# How well do hedgehogs deal with being moved to new environments?



## Atelerix (May 7, 2016)

Hey everybody,

I'm looking at a career change and have seen some jobs that may entail some travel. Nothing like a consultant, but it could still be up to eight weeks a year, probably in small one- or two-week chunks. 

If I were to travel more than a few days, I'd like to have my hedgie stay somewhere where he can be seen each evening and played with. Right now, for short (couple days) trips I just ask my girlfriend to swing by and clean his wheel, change his water and food. I think for an extended period it'd be better for him to be somewhere with a routine similar to when I'm home.

How stressful is it for their habitat to be changed a few times in the course of a month or two? I would be keeping the cage and everything, just moving from say my apartment to my parent's house and vise versa.


----------



## Lilysmommy (Jan 7, 2009)

It depends on the hedgehog, honestly. Some deal well with it, some get very stressed. In general, I wouldn't expect it to be excessively stressful for most hedgehogs, especially with the same cage. It can help to make sure the bedding has been in the cage for a day or two prior to the environment change, so things still smell more like him. If he's going to the same location each time, such as your parent's house, he'll likely become more familiar with it after a couple visits & the stress of the switch should lessen as well.

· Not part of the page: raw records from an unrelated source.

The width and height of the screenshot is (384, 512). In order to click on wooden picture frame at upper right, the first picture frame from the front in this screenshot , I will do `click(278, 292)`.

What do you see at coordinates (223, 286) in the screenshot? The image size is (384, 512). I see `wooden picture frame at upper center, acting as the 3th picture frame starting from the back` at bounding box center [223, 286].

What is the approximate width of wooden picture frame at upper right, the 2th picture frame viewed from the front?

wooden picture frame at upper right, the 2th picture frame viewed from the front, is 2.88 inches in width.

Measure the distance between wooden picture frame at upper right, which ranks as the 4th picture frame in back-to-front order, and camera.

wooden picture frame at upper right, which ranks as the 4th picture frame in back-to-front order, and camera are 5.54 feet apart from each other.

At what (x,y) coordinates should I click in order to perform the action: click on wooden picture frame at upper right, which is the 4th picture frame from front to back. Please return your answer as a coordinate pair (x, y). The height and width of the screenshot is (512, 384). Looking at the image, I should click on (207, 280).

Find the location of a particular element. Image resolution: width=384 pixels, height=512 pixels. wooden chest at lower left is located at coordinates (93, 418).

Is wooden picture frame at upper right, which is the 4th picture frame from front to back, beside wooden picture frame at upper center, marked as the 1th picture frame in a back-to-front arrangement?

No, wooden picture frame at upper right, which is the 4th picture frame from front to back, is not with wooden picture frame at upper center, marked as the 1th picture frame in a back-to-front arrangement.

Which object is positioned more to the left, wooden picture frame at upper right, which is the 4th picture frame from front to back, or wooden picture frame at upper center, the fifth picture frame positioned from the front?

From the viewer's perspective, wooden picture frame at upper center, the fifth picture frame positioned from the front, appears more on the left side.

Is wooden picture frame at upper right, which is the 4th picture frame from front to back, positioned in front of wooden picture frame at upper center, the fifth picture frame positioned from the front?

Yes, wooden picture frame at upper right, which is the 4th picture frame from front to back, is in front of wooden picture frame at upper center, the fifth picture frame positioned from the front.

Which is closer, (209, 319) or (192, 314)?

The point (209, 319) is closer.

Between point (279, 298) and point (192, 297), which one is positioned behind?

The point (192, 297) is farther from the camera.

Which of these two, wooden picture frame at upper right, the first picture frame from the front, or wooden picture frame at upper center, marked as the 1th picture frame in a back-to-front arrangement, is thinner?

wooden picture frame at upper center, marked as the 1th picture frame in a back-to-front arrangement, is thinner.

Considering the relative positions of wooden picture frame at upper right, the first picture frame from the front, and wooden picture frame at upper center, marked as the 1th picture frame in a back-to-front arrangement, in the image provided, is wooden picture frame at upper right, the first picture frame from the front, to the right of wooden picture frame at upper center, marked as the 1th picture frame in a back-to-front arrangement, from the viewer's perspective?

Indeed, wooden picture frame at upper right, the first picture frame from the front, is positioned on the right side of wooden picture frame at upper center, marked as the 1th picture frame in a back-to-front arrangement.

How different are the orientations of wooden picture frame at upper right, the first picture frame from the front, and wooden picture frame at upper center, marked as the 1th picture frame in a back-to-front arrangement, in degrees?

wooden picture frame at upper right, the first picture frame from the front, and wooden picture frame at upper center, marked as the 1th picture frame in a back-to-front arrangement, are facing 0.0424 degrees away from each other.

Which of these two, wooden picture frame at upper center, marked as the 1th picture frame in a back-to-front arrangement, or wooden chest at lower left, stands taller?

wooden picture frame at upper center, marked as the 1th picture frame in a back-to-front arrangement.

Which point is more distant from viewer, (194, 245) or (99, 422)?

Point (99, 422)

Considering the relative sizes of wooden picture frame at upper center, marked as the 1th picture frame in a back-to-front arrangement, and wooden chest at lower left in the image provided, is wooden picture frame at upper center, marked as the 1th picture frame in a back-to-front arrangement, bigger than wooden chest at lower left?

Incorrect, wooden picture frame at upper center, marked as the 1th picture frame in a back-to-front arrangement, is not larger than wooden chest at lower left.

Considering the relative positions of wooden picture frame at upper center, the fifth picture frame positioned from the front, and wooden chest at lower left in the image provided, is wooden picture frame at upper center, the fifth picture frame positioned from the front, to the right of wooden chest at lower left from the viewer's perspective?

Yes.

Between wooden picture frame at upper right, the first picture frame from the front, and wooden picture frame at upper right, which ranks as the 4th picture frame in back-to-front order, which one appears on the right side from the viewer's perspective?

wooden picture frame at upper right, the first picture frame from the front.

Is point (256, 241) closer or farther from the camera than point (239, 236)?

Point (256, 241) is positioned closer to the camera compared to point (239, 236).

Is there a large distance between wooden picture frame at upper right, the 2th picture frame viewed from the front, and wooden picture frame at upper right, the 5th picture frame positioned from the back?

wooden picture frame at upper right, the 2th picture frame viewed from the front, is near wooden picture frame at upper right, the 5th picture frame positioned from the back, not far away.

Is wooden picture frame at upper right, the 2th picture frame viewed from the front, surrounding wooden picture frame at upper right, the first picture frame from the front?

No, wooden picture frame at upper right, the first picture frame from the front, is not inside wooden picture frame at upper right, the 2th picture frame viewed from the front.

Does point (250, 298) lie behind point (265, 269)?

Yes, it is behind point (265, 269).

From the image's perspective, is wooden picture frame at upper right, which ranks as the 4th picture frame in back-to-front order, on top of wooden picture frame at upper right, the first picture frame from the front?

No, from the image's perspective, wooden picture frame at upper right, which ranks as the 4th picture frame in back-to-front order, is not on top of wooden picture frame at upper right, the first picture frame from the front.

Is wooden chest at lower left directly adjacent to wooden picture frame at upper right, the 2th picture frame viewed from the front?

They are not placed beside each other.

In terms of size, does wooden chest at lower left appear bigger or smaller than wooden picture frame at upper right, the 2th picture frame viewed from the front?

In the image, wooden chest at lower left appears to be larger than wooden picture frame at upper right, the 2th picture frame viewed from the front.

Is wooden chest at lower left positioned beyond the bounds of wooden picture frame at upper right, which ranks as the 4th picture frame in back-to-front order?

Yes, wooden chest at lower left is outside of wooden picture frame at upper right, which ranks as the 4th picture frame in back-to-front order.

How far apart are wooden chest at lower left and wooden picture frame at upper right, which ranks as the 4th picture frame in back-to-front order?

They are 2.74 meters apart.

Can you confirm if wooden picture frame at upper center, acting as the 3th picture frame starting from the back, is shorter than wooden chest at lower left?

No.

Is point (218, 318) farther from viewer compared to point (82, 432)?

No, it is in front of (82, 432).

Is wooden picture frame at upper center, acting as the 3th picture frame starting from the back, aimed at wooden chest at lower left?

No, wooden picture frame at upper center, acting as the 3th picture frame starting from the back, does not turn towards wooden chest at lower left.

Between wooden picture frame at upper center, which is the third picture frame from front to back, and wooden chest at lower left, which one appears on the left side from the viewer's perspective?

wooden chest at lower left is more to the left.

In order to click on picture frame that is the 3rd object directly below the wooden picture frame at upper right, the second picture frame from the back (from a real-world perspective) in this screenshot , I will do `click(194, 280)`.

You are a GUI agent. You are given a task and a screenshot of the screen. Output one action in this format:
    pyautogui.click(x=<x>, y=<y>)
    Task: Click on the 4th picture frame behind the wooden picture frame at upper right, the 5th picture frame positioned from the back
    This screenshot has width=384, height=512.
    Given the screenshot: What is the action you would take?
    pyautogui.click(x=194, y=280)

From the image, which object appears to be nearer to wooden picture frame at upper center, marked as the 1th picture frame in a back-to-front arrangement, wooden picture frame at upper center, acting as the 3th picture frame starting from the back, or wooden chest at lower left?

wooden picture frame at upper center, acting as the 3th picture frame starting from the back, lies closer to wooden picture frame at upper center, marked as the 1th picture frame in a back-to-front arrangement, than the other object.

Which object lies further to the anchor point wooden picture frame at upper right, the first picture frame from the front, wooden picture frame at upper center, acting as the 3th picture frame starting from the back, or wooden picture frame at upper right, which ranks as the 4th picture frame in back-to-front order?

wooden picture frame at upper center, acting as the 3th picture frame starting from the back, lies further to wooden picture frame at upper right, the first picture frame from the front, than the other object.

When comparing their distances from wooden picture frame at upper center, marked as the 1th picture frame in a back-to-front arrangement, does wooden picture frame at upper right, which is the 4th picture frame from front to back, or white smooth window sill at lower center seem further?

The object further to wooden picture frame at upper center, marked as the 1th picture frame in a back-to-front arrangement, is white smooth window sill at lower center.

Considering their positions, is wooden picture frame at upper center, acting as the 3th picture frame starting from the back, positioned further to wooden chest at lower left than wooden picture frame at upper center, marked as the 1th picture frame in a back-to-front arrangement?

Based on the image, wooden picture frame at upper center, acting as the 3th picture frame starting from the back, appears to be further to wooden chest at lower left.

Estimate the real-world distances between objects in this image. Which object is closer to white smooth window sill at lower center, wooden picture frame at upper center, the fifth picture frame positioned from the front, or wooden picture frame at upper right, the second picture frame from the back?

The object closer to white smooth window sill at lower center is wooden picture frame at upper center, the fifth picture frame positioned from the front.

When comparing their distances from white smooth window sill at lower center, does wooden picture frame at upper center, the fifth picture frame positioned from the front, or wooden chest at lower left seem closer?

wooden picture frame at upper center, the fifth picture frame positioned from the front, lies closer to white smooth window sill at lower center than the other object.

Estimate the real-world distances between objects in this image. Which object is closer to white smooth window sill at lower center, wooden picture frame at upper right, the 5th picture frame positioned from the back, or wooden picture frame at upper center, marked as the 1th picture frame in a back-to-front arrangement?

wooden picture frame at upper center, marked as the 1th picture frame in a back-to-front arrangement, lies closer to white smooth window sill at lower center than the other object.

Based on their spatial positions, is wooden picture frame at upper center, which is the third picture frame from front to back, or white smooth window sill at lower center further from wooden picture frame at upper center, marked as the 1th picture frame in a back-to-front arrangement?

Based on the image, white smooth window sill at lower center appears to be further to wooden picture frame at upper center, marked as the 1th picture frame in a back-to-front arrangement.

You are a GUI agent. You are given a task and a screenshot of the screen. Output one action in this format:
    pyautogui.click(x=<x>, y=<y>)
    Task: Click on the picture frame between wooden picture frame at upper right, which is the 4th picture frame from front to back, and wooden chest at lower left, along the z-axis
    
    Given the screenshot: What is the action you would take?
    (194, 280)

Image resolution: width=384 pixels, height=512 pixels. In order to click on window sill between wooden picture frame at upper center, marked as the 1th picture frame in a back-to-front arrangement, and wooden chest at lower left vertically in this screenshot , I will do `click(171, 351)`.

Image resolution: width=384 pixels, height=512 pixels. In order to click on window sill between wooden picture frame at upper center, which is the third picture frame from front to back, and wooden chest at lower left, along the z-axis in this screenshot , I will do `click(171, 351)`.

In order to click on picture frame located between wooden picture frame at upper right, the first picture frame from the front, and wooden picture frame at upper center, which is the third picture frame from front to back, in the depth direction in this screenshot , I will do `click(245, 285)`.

I just brought both of my girls to my dad's house for the first time, which included a 12 hour drive. I'd consider them to be dealing with it quite well - they both have been eating normally & wheeling each night, and poop hasn't been very different. The main change is that they're both huffier and a little more defensive, since things smell weird and it's a little different.


----------



## Atelerix (May 7, 2016)

That's what I was hoping to hear. Oats seems like a pretty simple 'hog. Keep the food and water coming and he's content, although I have noticed he can be a bit moody the first night I'm back from a short trip. I would definitely have him socialize with my family well before any travel, more for their benefit than his (so they know how to handle him). Thank you for the input.


----------